Given records:

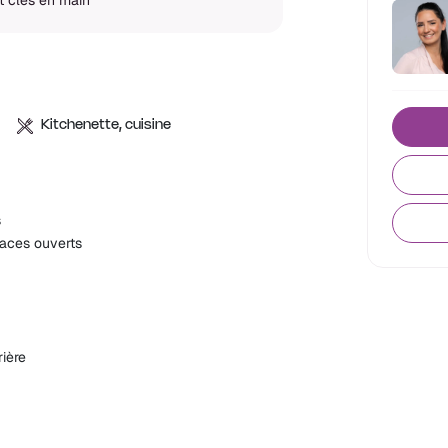
Kitchenette, cuisine
s
aces ouverts
ière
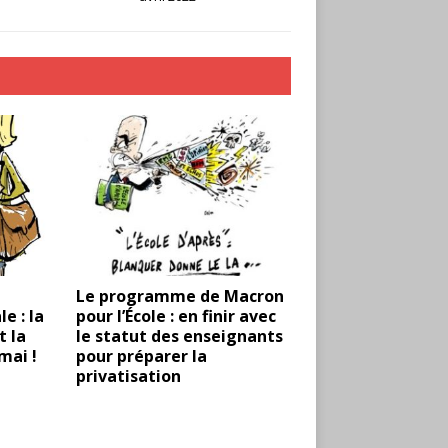
Le programme de Macron
e : la
pour l’École : en finir avec
t la
le statut des enseignants
mai !
pour préparer la
privatisation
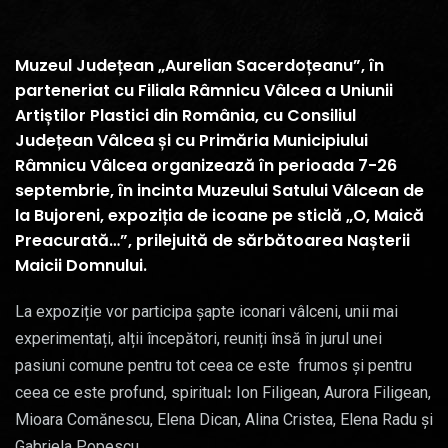
Muzeul Județean „Aurelian Sacerdoțeanu”, în
parteneriat cu Filiala Râmnicu Vâlcea a Uniunii
Artiștilor Plastici din România, cu Consiliul
Județean Vâlcea și cu Primăria Municipiului
Râmnicu Vâlcea organizează în perioada 7-26
septembrie, în incinta Muzeului Satului Vâlcean de
la Bujoreni, expoziția de icoane pe sticlă „O, Maică
Preacurată…”, prilejuită de sărbătoarea Nașterii
Maicii Domnului.
La expoziție vor participa șapte iconari vâlceni, unii mai
experimentați, alții începători, reuniți însă în jurul unei
pasiuni comune pentru tot ceea ce este frumos și pentru
ceea ce este profund, spiritualꓽ Ion Filigean, Aurora Filigean,
Mioara Comănescu, Elena Dican, Alina Cristea, Elena Radu și
Gabriela Popescu.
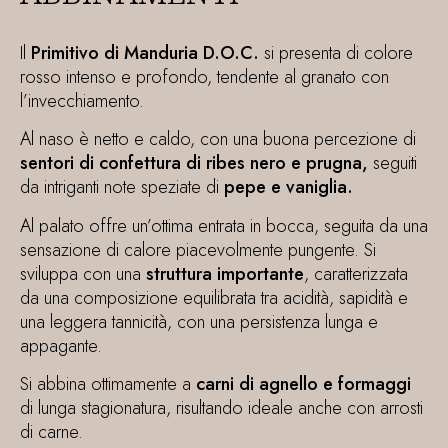
Il
Primitivo di Manduria D.O.C.
si presenta di colore
rosso intenso e profondo, tendente al granato con
l’invecchiamento.
Al naso è netto e caldo, con una buona percezione di
sentori di confettura di ribes nero e prugna,
seguiti
da intriganti note speziate di
pepe e vaniglia.
Al palato offre un’ottima entrata in bocca, seguita da una
sensazione di calore piacevolmente pungente. Si
sviluppa con una
struttura importante
, caratterizzata
da una composizione equilibrata tra acidità, sapidità e
una leggera tannicità, con una persistenza lunga e
appagante.
Si abbina ottimamente a
carni di agnello e formaggi
di lunga stagionatura, risultando ideale anche con arrosti
di carne.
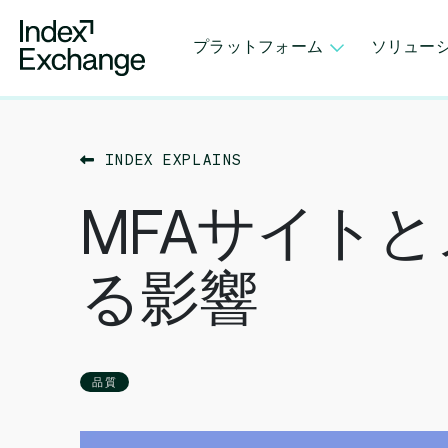
Index Exchange Home page
プラットフォーム
ソリュー
INDEX EXPLAINS
MFAサイト
る影響
品質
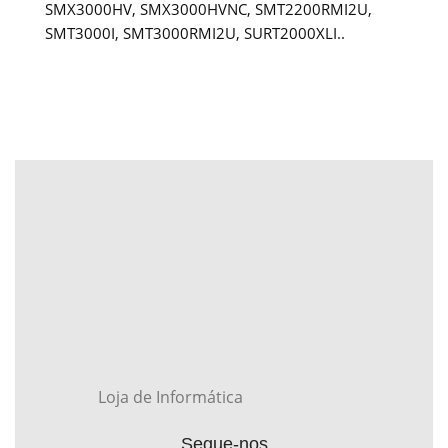
SMX3000HV, SMX3000HVNC, SMT2200RMI2U,
SMT3000I, SMT3000RMI2U, SURT2000XLI..
Loja de Informática
Segue-nos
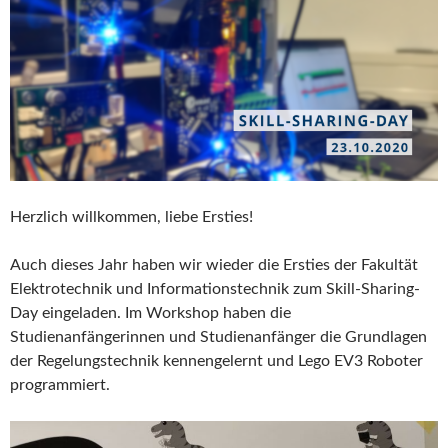
Herzlich willkommen, liebe Ersties!
Auch dieses Jahr haben wir wieder die Ersties der Fakultät
Elektrotechnik und Informationstechnik zum Skill-Sharing-
Day eingeladen. Im Workshop haben die
Studienanfängerinnen und Studienanfänger die Grundlagen
der Regelungstechnik kennengelernt und Lego EV3 Roboter
programmiert.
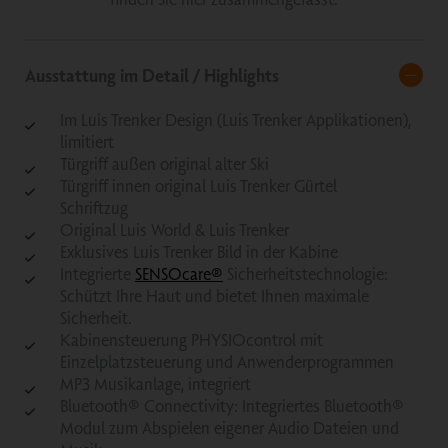
Ausstattung im Detail / Highlights
Im Luis Trenker Design (Luis Trenker Applikationen),
limitiert
Türgriff außen original alter Ski
Türgriff innen original Luis Trenker Gürtel
Schriftzug
Original Luis World & Luis Trenker
Exklusives Luis Trenker Bild in der Kabine
Integrierte
SENSOcare®
Sicherheitstechnologie:
Schützt Ihre Haut und bietet Ihnen maximale
Sicherheit.
Kabinensteuerung PHYSIOcontrol mit
Einzelplatzsteuerung und Anwenderprogrammen
MP3 Musikanlage, integriert
Bluetooth® Connectivity: Integriertes Bluetooth®
Modul zum Abspielen eigener Audio Dateien und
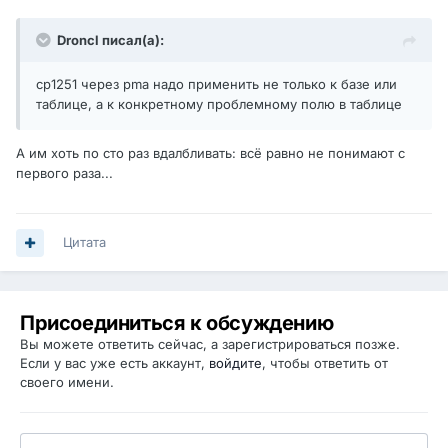
Droncl писал(а):
cp1251 через pma надо применить не только к базе или
таблице, а к конкретному проблемному полю в таблице
А им хоть по сто раз вдалбливать: всё равно не понимают с
первого раза...
Цитата
Присоединиться к обсуждению
Вы можете ответить сейчас, а зарегистрироваться позже.
Если у вас уже есть аккаунт,
войдите
, чтобы ответить от
своего имени.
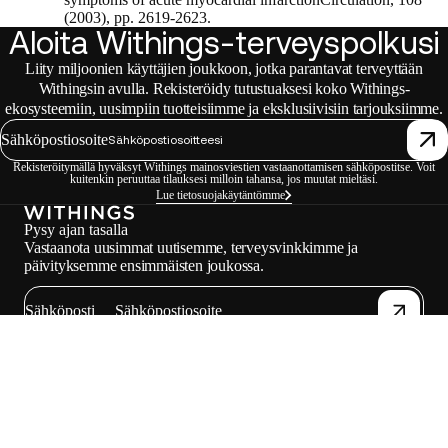
(2003), pp. 2619-2623.
Aloita Withings-terveyspolkusi
Liity miljoonien käyttäjien joukkoon, jotka parantavat terveyttään
Withingsin avulla. Rekisteröidy tutustuaksesi koko Withings-
ekosysteemiin, uusimpiin tuotteisiimme ja eksklusiivisiin tarjouksiimme.
Sähköpostiosoite
Rekisteröitymällä hyväksyt Withings mainosviestien vastaanottamisen sähköpostitse. Voit
kuitenkin peruuttaa tilauksesi milloin tahansa, jos muutat mieltäsi.
Lue tietosuojakäytäntömme
Pysy ajan tasalla
Vastaanota uusimmat uutisemme, terveysvinkkimme ja
päivityksemme ensimmäisten joukossa.
Sähköposti
Facebook
Instagram
Youtube
Tiktok
Twitter
FI · EUR
VAA'AT
KELLOT
OSTA EUROOPASSA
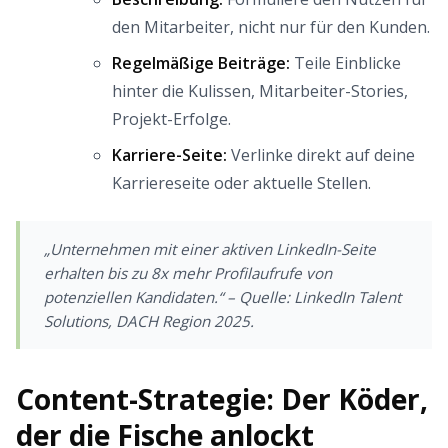
den Mitarbeiter, nicht nur für den Kunden.
Regelmäßige Beiträge:
Teile Einblicke
hinter die Kulissen, Mitarbeiter-Stories,
Projekt-Erfolge.
Karriere-Seite:
Verlinke direkt auf deine
Karriereseite oder aktuelle Stellen.
„Unternehmen mit einer aktiven LinkedIn-Seite
erhalten bis zu 8x mehr Profilaufrufe von
potenziellen Kandidaten.“ – Quelle: LinkedIn Talent
Solutions, DACH Region 2025.
Content-Strategie: Der Köder,
der die Fische anlockt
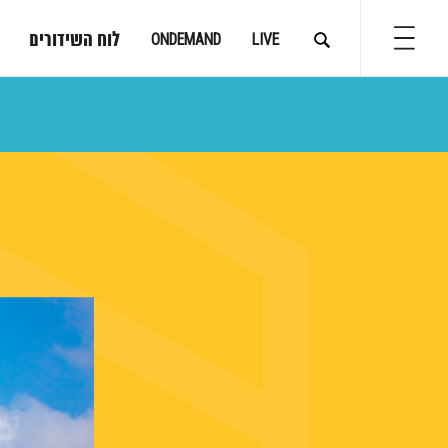
לוח השידורים
ONDEMAND
LIVE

Instructions for the task:
Output every entry above exactly as written, but omit the pictures.

Answer:
Kitchenette, cuisine
s
aces ouverts
ière
Le programme de Macron
e : la
pour l’École : en finir avec
t la
le statut des enseignants
mai !
pour préparer la
privatisation
Muzeul Județean „Aurelian Sacerdoțeanu”, în
parteneriat cu Filiala Râmnicu Vâlcea a Uniunii
Artiștilor Plastici din România, cu Consiliul
Județean Vâlcea și cu Primăria Municipiului
Râmnicu Vâlcea organizează în perioada 7-26
septembrie, în incinta Muzeului Satului Vâlcean de
la Bujoreni, expoziția de icoane pe sticlă „O, Maică
Preacurată…”, prilejuită de sărbătoarea Nașterii
Maicii Domnului.
La expoziție vor participa șapte iconari vâlceni, unii mai
experimentați, alții începători, reuniți însă în jurul unei
pasiuni comune pentru tot ceea ce este frumos și pentru
ceea ce este profund, spiritualꓽ Ion Filigean, Aurora Filigean,
Mioara Comănescu, Elena Dican, Alina Cristea, Elena Radu și
Gabriela Popescu.
Il
Primitivo di Manduria D.O.C.
si presenta di colore
rosso intenso e profondo, tendente al granato con
l’invecchiamento.
Al naso è netto e caldo, con una buona percezione di
sentori di confettura di ribes nero e prugna,
seguiti
da intriganti note speziate di
pepe e vaniglia.
Al palato offre un’ottima entrata in bocca, seguita da una
sensazione di calore piacevolmente pungente. Si
sviluppa con una
struttura importante
, caratterizzata
da una composizione equilibrata tra acidità, sapidità e
una leggera tannicità, con una persistenza lunga e
appagante.
Si abbina ottimamente a
carni di agnello e formaggi
di lunga stagionatura, risultando ideale anche con arrosti
di carne.
Index Exchange Home page
プラットフォーム
ソリュー
INDEX EXPLAINS
MFAサイト
る影響
品質
SMX3000HV, SMX3000HVNC, SMT2200RMI2U,
SMT3000I, SMT3000RMI2U, SURT2000XLI..
Loja de Informática
Segue-nos
Herzlich willkommen, liebe Ersties!
Auch dieses Jahr haben wir wieder die Ersties der Fakultät
Elektrotechnik und Informationstechnik zum Skill-Sharing-
Day eingeladen. Im Workshop haben die
Studienanfängerinnen und Studienanfänger die Grundlagen
der Regelungstechnik kennengelernt und Lego EV3 Roboter
programmiert.
Ausstattung im Detail / Highlights
Im Luis Trenker Design (Luis Trenker Applikationen),
limitiert
Türgriff außen original alter Ski
Türgriff innen original Luis Trenker Gürtel
Schriftzug
Original Luis World & Luis Trenker
Exklusives Luis Trenker Bild in der Kabine
Integrierte
SENSOcare®
Sicherheitstechnologie:
Schützt Ihre Haut und bietet Ihnen maximale
Sicherheit.
Kabinensteuerung PHYSIOcontrol mit
Einzelplatzsteuerung und Anwenderprogrammen
MP3 Musikanlage, integriert
Bluetooth® Connectivity: Integriertes Bluetooth®
Modul zum Abspielen eigener Audio Dateien und
Droncl писал(а):
cp1251 через pma надо применить не только к базе или
таблице, а к конкретному проблемному полю в таблице
А им хоть по сто раз вдалбливать: всё равно не понимают с
первого раза...
Цитата
Присоединиться к обсуждению
Вы можете ответить сейчас, а зарегистрироваться позже.
Если у вас уже есть аккаунт,
войдите
, чтобы ответить от
своего имени.
(2003), pp. 2619-2623.
Aloita Withings-terveyspolkusi
Liity miljoonien käyttäjien joukkoon, jotka parantavat terveyttään
Withingsin avulla. Rekisteröidy tutustuaksesi koko Withings-
ekosysteemiin, uusimpiin tuotteisiimme ja eksklusiivisiin tarjouksiimme.
Sähköpostiosoite
Rekisteröitymällä hyväksyt Withings mainosviestien vastaanottamisen sähköpostitse. Voit
kuitenkin peruuttaa tilauksesi milloin tahansa, jos muutat mieltäsi.
Lue tietosuojakäytäntömme
Pysy ajan tasalla
Vastaanota uusimmat uutisemme, terveysvinkkimme ja
päivityksemme ensimmäisten joukossa.
Sähköposti
Facebook
Instagram
Youtube
Tiktok
Twitter
FI · EUR
VAA'AT
KELLOT
OSTA EUROOPASSA
den Mitarbeiter, nicht nur für den Kunden.
Regelmäßige Beiträge:
Teile Einblicke
hinter die Kulissen, Mitarbeiter-Stories,
Projekt-Erfolge.
Karriere-Seite:
Verlinke direkt auf deine
Karriereseite oder aktuelle Stellen.
„Unternehmen mit einer aktiven LinkedIn-Seite
erhalten bis zu 8x mehr Profilaufrufe von
potenziellen Kandidaten.“ – Quelle: LinkedIn Talent
Solutions, DACH Region 2025.
Content-Strategie: Der Köder,
der die Fische anlockt
לוח השידורים
ONDEMAND
LIVE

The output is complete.